# No Box For Light Fixture



## chicken steve (Mar 22, 2011)

314.27 A , for starters....

~CS~


----------



## The_kid (Nov 4, 2014)

No box at all? Connection in the fixture? Connection in the wall...? 

It's hack!!!!

And It just so happens I hung a fixture last week on a side job without a box. 

But hey, at least I admit it's wrong :laughing:


----------



## chicken steve (Mar 22, 2011)

tell 'im kid....:thumbup:~CS~:no:


----------



## The_kid (Nov 4, 2014)

chicken steve said:


> tell 'im kid....:thumbup:~CS~:no:



Taking time to Install a box cuts into my profit!!

But how does 314.27 (A) prevent this?

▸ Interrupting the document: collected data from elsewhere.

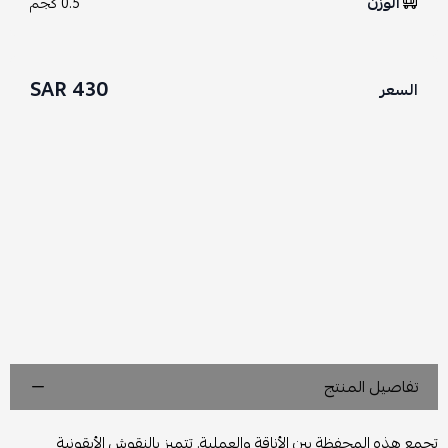
الوزن
0.5 كجم
430 SAR
السعر
تفاصيل المنتج
تجمع هذه المحفظة بين الأناقة والعملية. تتميز بالنقوش الأيقونية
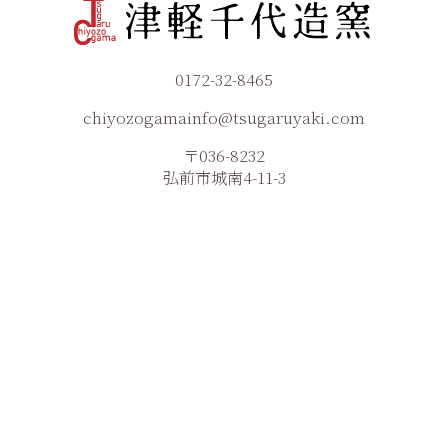
0172-32-8465
chiyozogamainfo@tsugaruyaki.com
〒036-8232
弘前市城南4-11-3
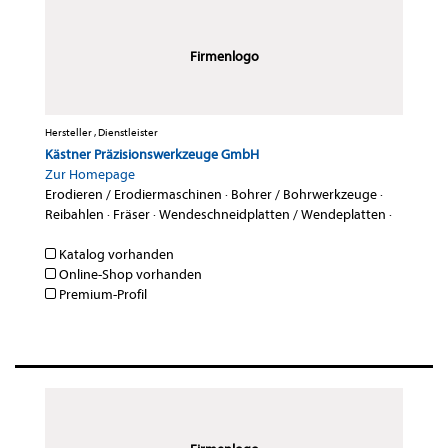
Firmenlogo
Hersteller , Dienstleister
Kästner Präzisionswerkzeuge GmbH
Zur Homepage
Erodieren / Erodiermaschinen
·
Bohrer / Bohrwerkzeuge
·
Reibahlen
·
Fräser
·
Wendeschneidplatten / Wendeplatten
·
Katalog vorhanden
Online-Shop vorhanden
Premium-Profil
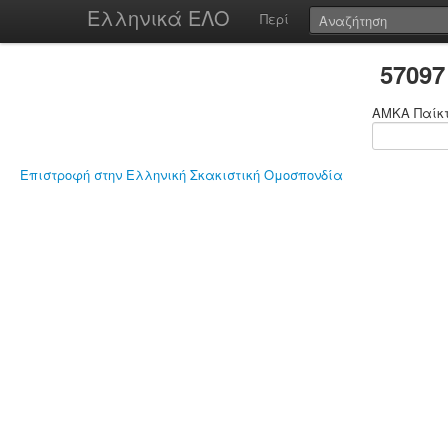
Ελληνικά ΕΛΟ
Περί
57097
ΑΜΚΑ Παίκ
Επιστροφή στην Ελληνική Σκακιστική Ομοσπονδία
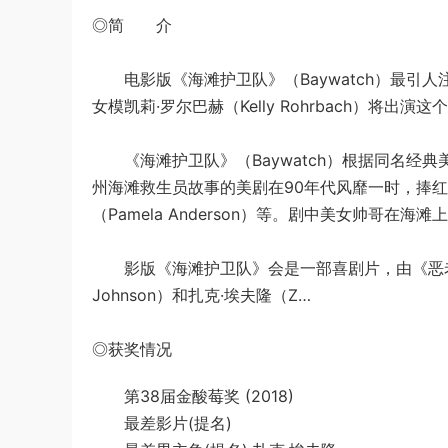
◎简 介
电影版《海滩护卫队》（Baywatch）最引人注目的
女模凯莉·罗尔巴赫（Kelly Rohrbach）将出演这
《海滩护卫队》（Baywatch）根据同名经典美
州海滩救生员故事的美剧在90年代风靡一时，捧红了该剧
（Pamela Anderson）等。剧中美女帅哥
影版《海滩护卫队》会是一部喜剧片，由《恶老板》的
Johnson）和扎克·埃夫隆（Z…
◎获奖情况
第38届金酸莓奖 (2018)
最差影片(提名)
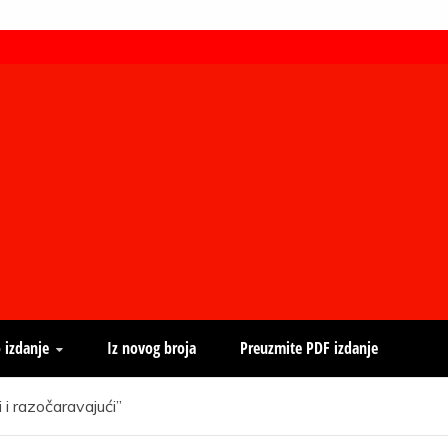
 izdanje
Iz novog broja
Preuzmite PDF izdanje
 i razočaravajući”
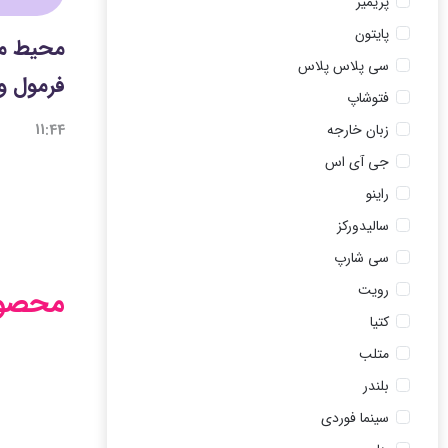
پریمیر
پایتون
سی پلاس پلاس
فرمول و آنلا
فتوشاپ
11:44
زبان خارجه
جی آی اس
راینو
سالیدورکز
سی شارپ
رویت
محصول
کتیا
متلب
بلندر
سینما فوردی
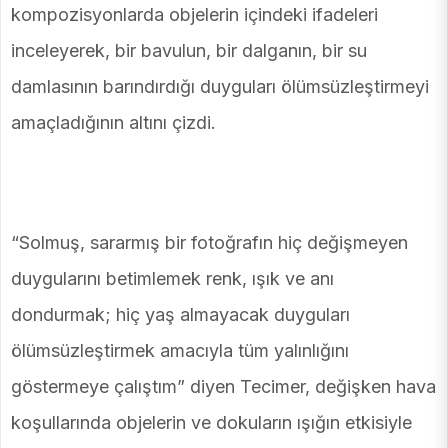
kompozisyonlarda objelerin içindeki ifadeleri
inceleyerek, bir bavulun, bir dalganın, bir su
damlasının barındırdığı duyguları ölümsüzleştirmeyi
amaçladığının altını çizdi.
“Solmuş, sararmış bir fotoğrafın hiç değişmeyen
duygularını betimlemek renk, ışık ve anı
dondurmak; hiç yaş almayacak duyguları
ölümsüzleştirmek amacıyla tüm yalınlığını
göstermeye çalıştım” diyen Tecimer, değişken hava
koşullarında objelerin ve dokuların ışığın etkisiyle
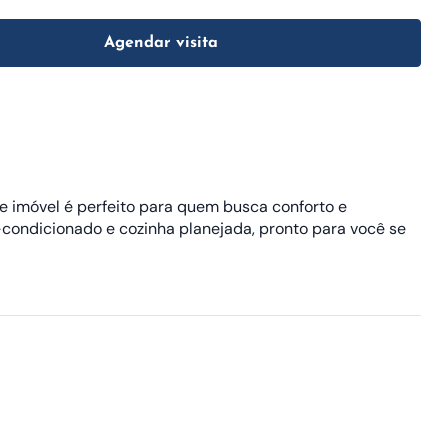
Agendar visita
e imóvel é perfeito para quem busca conforto e
-condicionado e cozinha planejada, pronto para você se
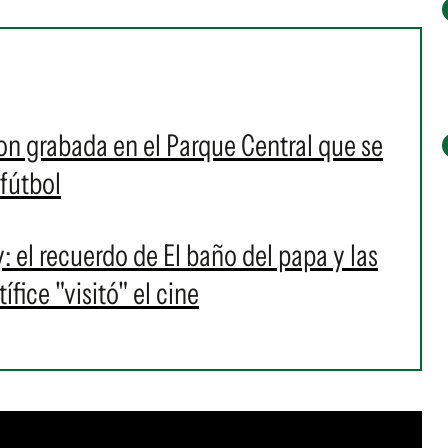
on grabada en el Parque Central que se
 fútbol
l recuerdo de El baño del papa y las
fice "visitó" el cine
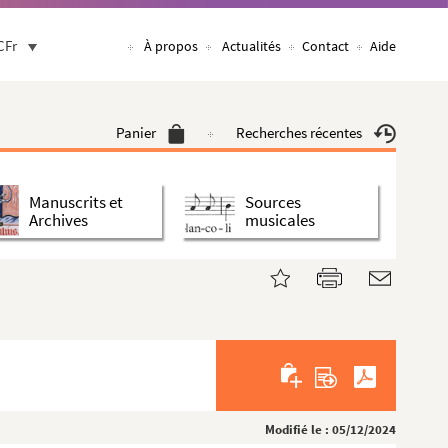
CFr
À propos
Actualités
Contact
Aide
Panier
Recherches récentes
Manuscrits et
Sources
Archives
musicales
Modifié le : 05/12/2024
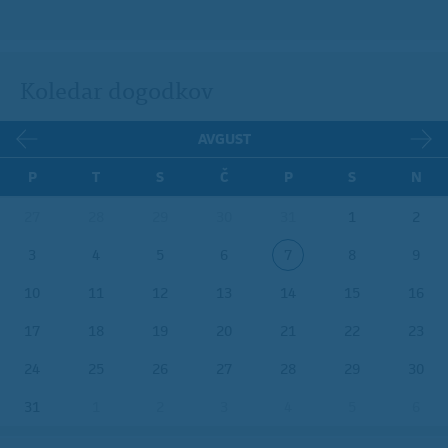
Koledar dogodkov
AVGUST
P
T
S
Č
P
S
N
27
28
29
30
31
1
2
3
4
5
6
7
8
9
10
11
12
13
14
15
16
17
18
19
20
21
22
23
24
25
26
27
28
29
30
31
1
2
3
4
5
6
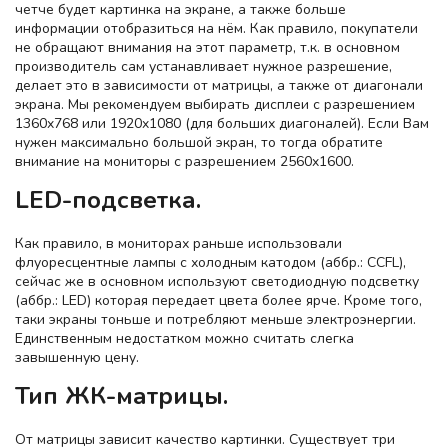
четче будет картинка на экране, а также больше
информации отобразиться на нём. Как правило, покупатели
не обращают внимания на этот параметр, т.к. в основном
производитель сам устанавливает нужное разрешение,
делает это в зависимости от матрицы, а также от диагонали
экрана. Мы рекомендуем выбирать дисплеи с разрешением
1360x768 или 1920x1080 (для больших диагоналей). Если Вам
нужен максимально большой экран, то тогда обратите
внимание на мониторы с разрешением 2560x1600.
LED-подсветка.
Как правило, в мониторах раньше использовали
флуоресцентные лампы с холодным катодом (аббр.: CCFL),
сейчас же в основном используют светодиодную подсветку
(аббр.: LED) которая передает цвета более ярче. Кроме того,
таки экраны тоньше и потребляют меньше электроэнергии.
Единственным недостатком можно считать слегка
завышенную цену.
Тип ЖК-матрицы.
От матрицы зависит качество картинки. Существует три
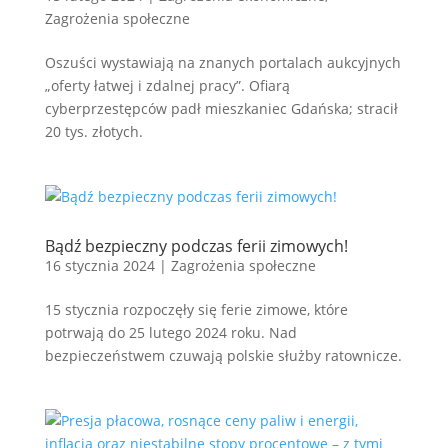
Zagrożenia społeczne
Oszuści wystawiają na znanych portalach aukcyjnych
„oferty łatwej i zdalnej pracy”. Ofiarą
cyberprzestępców padł mieszkaniec Gdańska; stracił
20 tys. złotych.
Bądź bezpieczny podczas ferii zimowych!
16 stycznia 2024
|
Zagrożenia społeczne
15 stycznia rozpoczęły się ferie zimowe, które
potrwają do 25 lutego 2024 roku. Nad
bezpieczeństwem czuwają polskie służby ratownicze.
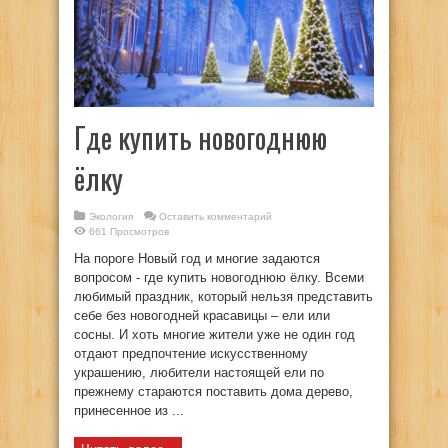
Где купить новогоднюю
ёлку
Экология
Оставить комментарий
661 Просмотров
На пороге Новый год и многие задаются
вопросом - где купить новогоднюю ёлку. Всеми
любимый праздник, который нельзя представить
себе без новогодней красавицы – ели или
сосны. И хоть многие жители уже не один год
отдают предпочтение искусственному
украшению, любители настоящей ели по
прежнему стараются поставить дома дерево,
принесенное из ...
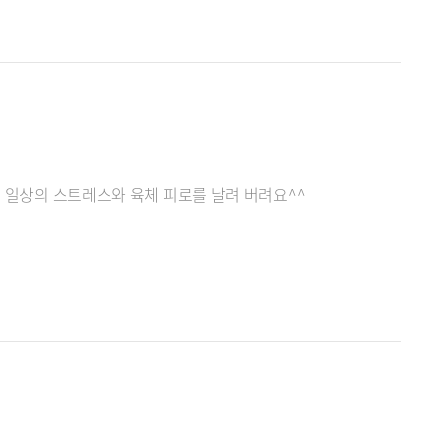
서 일상의 스트레스와 육체 피로를 날려 버려요^^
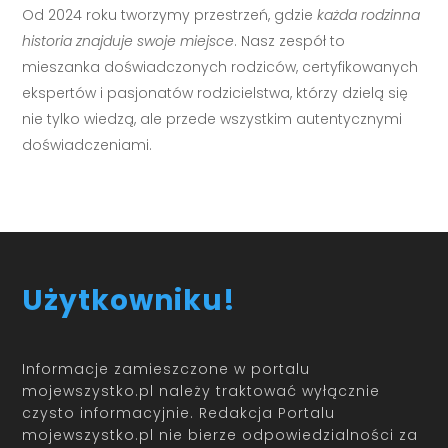
Od 2024 roku tworzymy przestrzeń, gdzie
każda rodzinna
historia znajduje swoje miejsce
. Nasz zespół to
mieszanka doświadczonych rodziców, certyfikowanych
ekspertów i pasjonatów rodzicielstwa, którzy dzielą się
nie tylko wiedzą, ale przede wszystkim autentycznymi
doświadczeniami.
Użytkowniku!
Informacje zamieszczone w portalu
mojewszystko.pl należy traktować wyłącznie
czysto informacyjnie. Redakcja Portalu
mojewszystko.pl nie bierze odpowiedzialności za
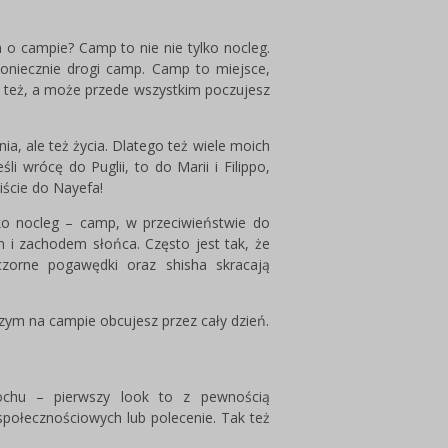
 o campie? Camp to nie nie tylko nocleg.
niecznie drogi camp. Camp to miejsce,
e też, a może przede wszystkim poczujesz
ia, ale też życia. Dlatego też wiele moich
i wrócę do Puglii, to do Marii i Filippo,
iście do Nayefa!
ylko nocleg – camp, w przeciwieństwie do
m i zachodem słońca. Często jest tak, że
eczorne pogawędki oraz shisha skracają
 czym na campie obcujesz przez cały dzień.
chu – pierwszy look to z pewnością
społecznościowych lub polecenie. Tak też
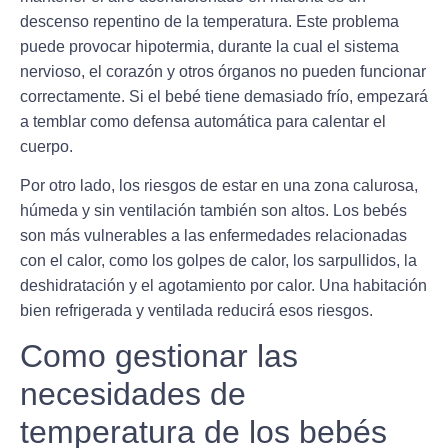
descenso repentino de la temperatura
. Este problema
puede provocar hipotermia, durante la cual el sistema
nervioso, el corazón y otros órganos no pueden funcionar
correctamente. Si el bebé tiene demasiado frío, empezará
a temblar como defensa automática para calentar el
cuerpo.
Por otro lado, los riesgos de estar en una zona calurosa,
húmeda y sin ventilación también son altos. Los bebés
son más vulnerables a las enfermedades relacionadas
con el calor, como los golpes de calor, los sarpullidos, la
deshidratación y el agotamiento por calor. Una habitación
bien refrigerada y ventilada reducirá esos riesgos.
Como gestionar las
necesidades de
temperatura de los bebés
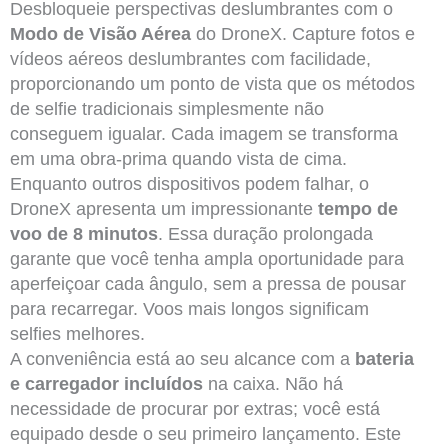
Desbloqueie perspectivas deslumbrantes com o
Modo de Visão Aérea
do DroneX. Capture fotos e
vídeos aéreos deslumbrantes com facilidade,
proporcionando um ponto de vista que os métodos
de selfie tradicionais simplesmente não
conseguem igualar. Cada imagem se transforma
em uma obra-prima quando vista de cima.
Enquanto outros dispositivos podem falhar, o
DroneX apresenta um impressionante
tempo de
voo de 8 minutos
. Essa duração prolongada
garante que você tenha ampla oportunidade para
aperfeiçoar cada ângulo, sem a pressa de pousar
para recarregar. Voos mais longos significam
selfies melhores.
A conveniência está ao seu alcance com a
bateria
e carregador incluídos
na caixa. Não há
necessidade de procurar por extras; você está
equipado desde o seu primeiro lançamento. Este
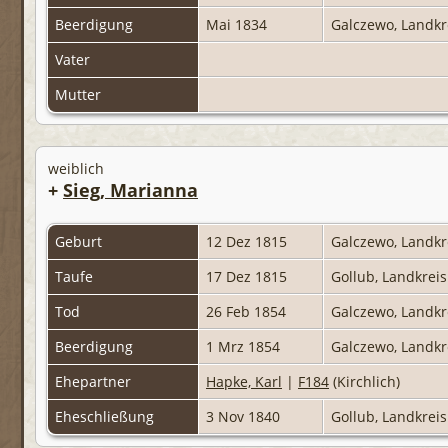
Beerdigung
Mai 1834
Galczewo, Landkr
Vater
Mutter
weiblich
+
Sieg, Marianna
Geburt
12 Dez 1815
Galczewo, Landkr
Taufe
17 Dez 1815
Gollub, Landkrei
Tod
26 Feb 1854
Galczewo, Landkr
Beerdigung
1 Mrz 1854
Galczewo, Landkr
Ehepartner
Hapke, Karl
|
F184
(Kirchlich)
Eheschließung
3 Nov 1840
Gollub, Landkrei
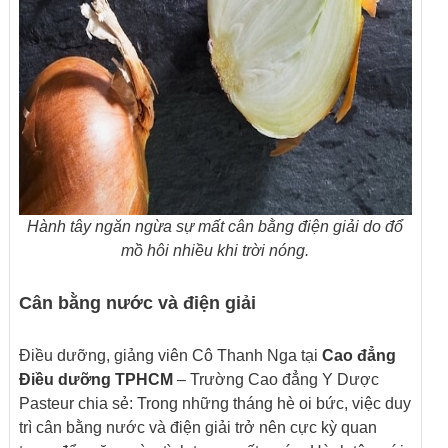
Hành tây ngăn ngừa sự mất cân bằng điện giải do đổ
mồ hôi nhiều khi trời nóng.
Cân bằng nước và điện giải
Điều dưỡng, giảng viên Cô Thanh Nga tại
Cao đẳng
Điều dưỡng TPHCM
– Trường Cao đẳng Y Dược
Pasteur chia sẻ: Trong những tháng hè oi bức, việc duy
trì cân bằng nước và điện giải trở nên cực kỳ quan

Simply because it doesn't state you can do it?


----------



## chicken steve (Mar 22, 2011)

Well thats juxtaposed to doing it wrong revs up your liability kid...:whistling2:~CS~


----------



## The_kid (Nov 4, 2014)

chicken steve said:


> Well thats juxtaposed to doing it wrong revs up your liability kid...:whistling2:~CS~



Chicken Steve, I honestly really wish I could understand a word your saying. I would probably learn a lot. 

Has anyone developed the translator yet?


----------



## McClary’s Electrical (Feb 21, 2009)

Some lights especially bath vanities are made to mount without a box, however, since you mentioned a cross bar, this was most certainly illegal.


----------



## The_kid (Nov 4, 2014)

mcclary's electrical said:


> Some lights especially bath vanities are made to mount without a box, however, since you mentioned a cross bar, this was most certainly illegal.



In that case, would it be copacetic and code compliant to mount those fixtures directly to the wall? I assume you would need a box behind the fixture for connections obviously? This is something I've never really run into. 

I wouldn't see a problem mounting any fixture directly the wall as long as there's a box. Hell, if you hit a stud it's definitely supported better than an old work box. 

I guess I'm having trouble understanding 314.27 (a).


----------



## 360max (Jun 10, 2011)

chicken steve said:


> Well thats juxtaposed to doing it wrong revs up your liability kid...:whistling2:~CS~





The_kid said:


> Chicken Steve, I honestly really wish I could understand a word your saying. I would probably learn a lot.
> 
> Has anyone developed the translator yet?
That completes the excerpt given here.